§ **YOUR ASSIGNMENT**
Transcribe each record word for word. Skip the images.

(Collected data)
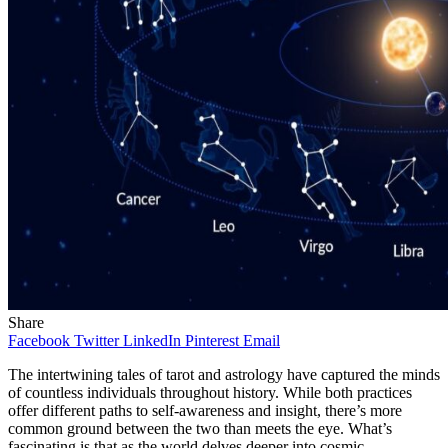
Share
Facebook
Twitter
LinkedIn
Pinterest
Email
The intertwining tales of tarot and astrology have captured the minds
of countless individuals throughout history. While both practices
offer different paths to self-awareness and insight, there’s more
common ground between the two than meets the eye. What’s
fascinating is that as the world delves deeper into cosmic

§ **SOLUTION TO THE PROBLEM**
Share
Facebook
Twitter
LinkedIn
Pinterest
Email
The intertwining tales of tarot and astrology have captured the minds
of countless individuals throughout history. While both practices
offer different paths to self-awareness and insight, there’s more
common ground between the two than meets the eye. What’s
fascinating is that as the world delves deeper into cosmic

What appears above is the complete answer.